Description
These No-Bake Thin Mint Cookie Truffles are a quick, decadent treat featuring crushed Thin Mint cookies and cream cheese, dipped in chocolate for the ultimate minty dessert. Perfect for parties, holidays, or gifting!
Ingredients
Units
Scale
- 1 box (9 oz or 255 g) Thin Mint cookies (or similar mint chocolate cookies)
- 4 oz (115 g) cream cheese, softened
- 8 oz (225 g) semi-sweet or dark chocolate, melted
- 1/4 cup (40 g) crushed Thin Mint cookies, sprinkles, or white chocolate drizzle for garnish (optional)
Instructions
1. Crush the Cookies:
- Add the Thin Mint cookies to a food processor and pulse until fine crumbs form. Reserve 2 tablespoons of crumbs for garnish if desired.
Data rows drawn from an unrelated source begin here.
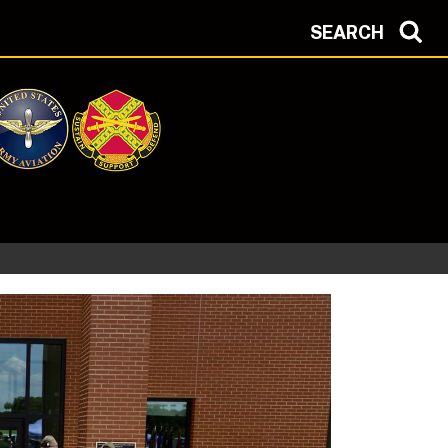
SEARCH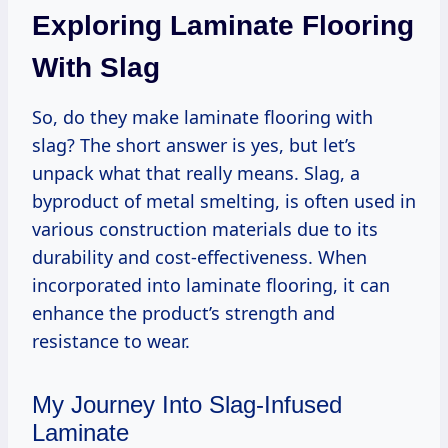
Exploring Laminate Flooring
With Slag
So, do they make laminate flooring with
slag? The short answer is yes, but let’s
unpack what that really means. Slag, a
byproduct of metal smelting, is often used in
various construction materials due to its
durability and cost-effectiveness. When
incorporated into laminate flooring, it can
enhance the product’s strength and
resistance to wear.
My Journey Into Slag-Infused
Laminate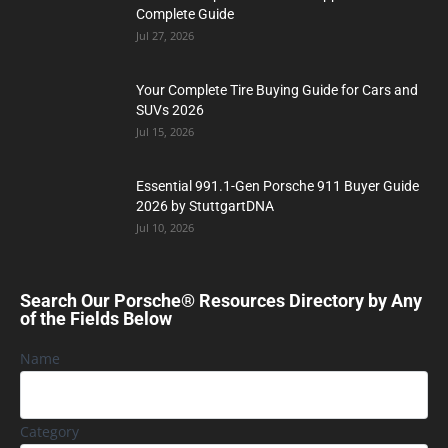
Complete Guide
Jul 27, 2026
Your Complete Tire Buying Guide for Cars and
SUVs 2026
Jul 15, 2026
Essential 991.1-Gen Porsche 911 Buyer Guide
2026 by StuttgartDNA
Jul 10, 2026
Search Our Porsche® Resources Directory by Any
of the Fields Below
Name
Category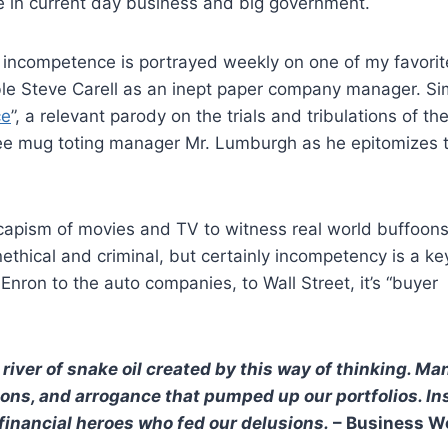
e in current day business and big government.
te incompetence is portrayed weekly on one of my favori
ble Steve Carell as an inept paper company manager. Sim
ce
”, a relevant parody on the trials and tribulations of th
ee mug toting manager Mr. Lumburgh as he epitomizes 
scapism of movies and TV to witness real world buffoon
hical and criminal, but certainly incompetency is a ke
ron to the auto companies, to Wall Street, it’s “buyer
 river of snake oil created by this way of thinking. Ma
tions, and arrogance that pumped up our portfolios. I
inancial heroes who fed our delusions.
– Business W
2. Combine with Cream Cheese:
- Add the softened cream cheese to the food processor and blend with the cookie crumbs until the mixture forms a smooth dough.
3. Shape the Truffles:
- Scoop 1 tablespoon of the mixture and roll it into a ball using your hands. Place the truffles on a baking sheet lined with parchment paper. Repeat until all the mixture is used.
- Chill the truffles in the refrigerator for 30 minutes or until firm.
4. Dip in Chocolate:
- Melt the chocolate in a microwave-safe bowl in 20-30 second intervals, stirring between each, until smooth.
- Dip each chilled truffle into the melted chocolate, ensuring it’s fully coated. Use a fork to lift the truffle out, allowing excess chocolate to drip off.
- Place the coated truffles back onto the parchment-lined baking sheet.
5. Garnish and Set:
- Sprinkle the reserved cookie crumbs or sprinkles on top of each truffle while the chocolate is still wet.
- Refrigerate for 20 minutes, or until the chocolate is fully set.
6. Serve:
- Serve chilled or at room temperature. Enjoy these minty, chocolatey bites!
Notes
- Store the truffles in an airtight container in the fridge for up to 1 week or freeze for up to 3 months.
- For a colorful touch, use white chocolate or green-tinted candy melts for dipping.
- Add a splash of peppermint extract to the mixture for an extra minty kick.